What to produce: Exact transcript, pictures excluded: write out every record below.

Stored data entries:
Start of Block

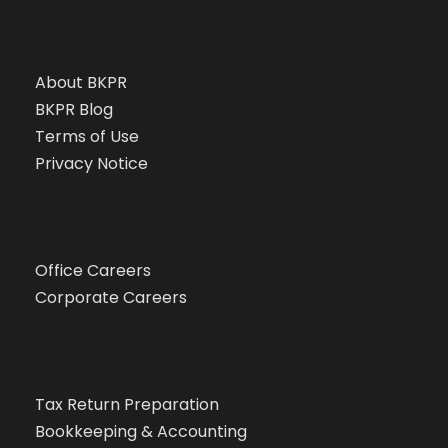
About BKPR
BKPR Blog
Terms of Use
Privacy Notice
Office Careers
Corporate Careers
Tax Return Preparation
Bookkeeping & Accounting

End of Block

Answer for the task:
About BKPR
BKPR Blog
Terms of Use
Privacy Notice
Office Careers
Corporate Careers
Tax Return Preparation
Bookkeeping & Accounting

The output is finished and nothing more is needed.